Assignment: The lines you return should be those containing the string "flowers", taken from the data below.

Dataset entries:
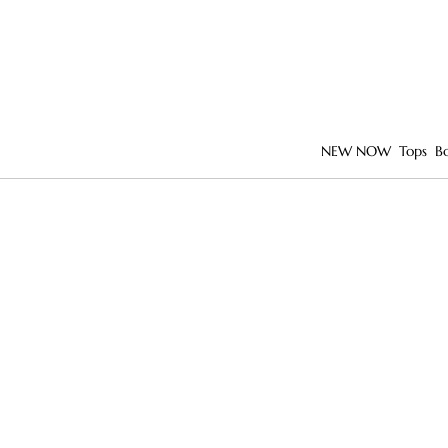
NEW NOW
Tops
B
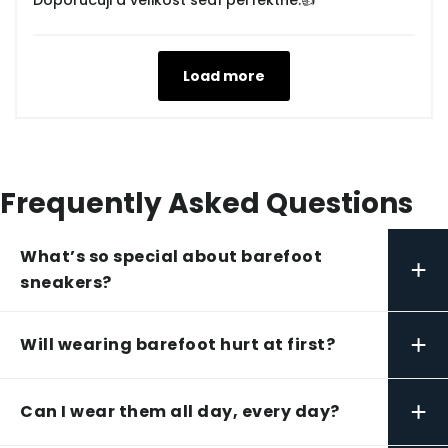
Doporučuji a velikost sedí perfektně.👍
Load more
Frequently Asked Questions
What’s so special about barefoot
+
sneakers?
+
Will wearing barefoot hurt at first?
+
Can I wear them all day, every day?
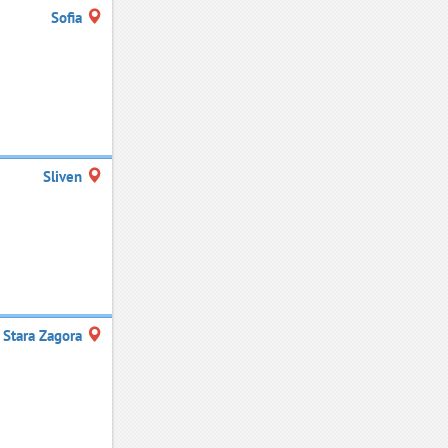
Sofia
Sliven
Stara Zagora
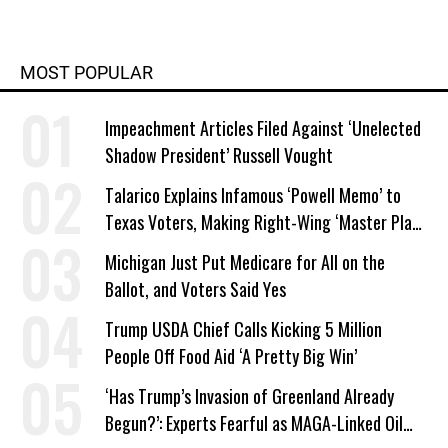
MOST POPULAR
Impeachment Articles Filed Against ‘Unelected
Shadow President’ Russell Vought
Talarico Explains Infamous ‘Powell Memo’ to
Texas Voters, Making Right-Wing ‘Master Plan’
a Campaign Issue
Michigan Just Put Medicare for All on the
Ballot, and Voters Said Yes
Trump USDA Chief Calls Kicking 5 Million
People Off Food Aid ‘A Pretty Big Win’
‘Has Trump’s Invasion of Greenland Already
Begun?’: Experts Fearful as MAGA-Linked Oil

...

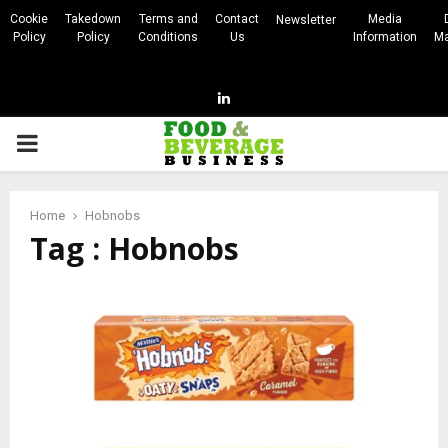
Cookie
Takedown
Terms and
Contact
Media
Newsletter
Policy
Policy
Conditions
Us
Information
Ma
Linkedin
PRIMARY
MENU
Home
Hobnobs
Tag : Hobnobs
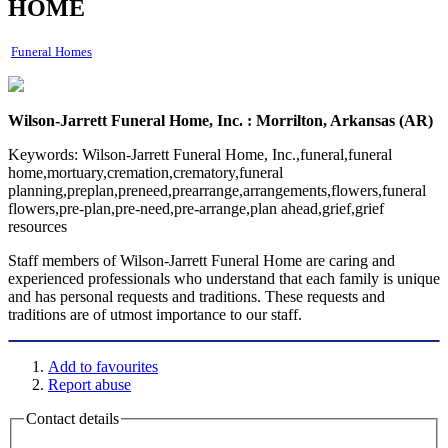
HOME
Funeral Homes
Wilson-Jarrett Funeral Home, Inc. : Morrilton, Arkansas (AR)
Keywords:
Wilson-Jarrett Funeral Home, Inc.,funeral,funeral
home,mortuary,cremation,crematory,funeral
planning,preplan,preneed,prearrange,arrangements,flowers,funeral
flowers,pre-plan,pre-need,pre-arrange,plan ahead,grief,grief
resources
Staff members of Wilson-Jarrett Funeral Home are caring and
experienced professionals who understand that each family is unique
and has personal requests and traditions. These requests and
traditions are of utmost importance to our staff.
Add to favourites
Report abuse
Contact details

Task output:
planning,preplan,preneed,prearrange,arrangements,flowers,funeral
flowers,pre-plan,pre-need,pre-arrange,plan ahead,grief,grief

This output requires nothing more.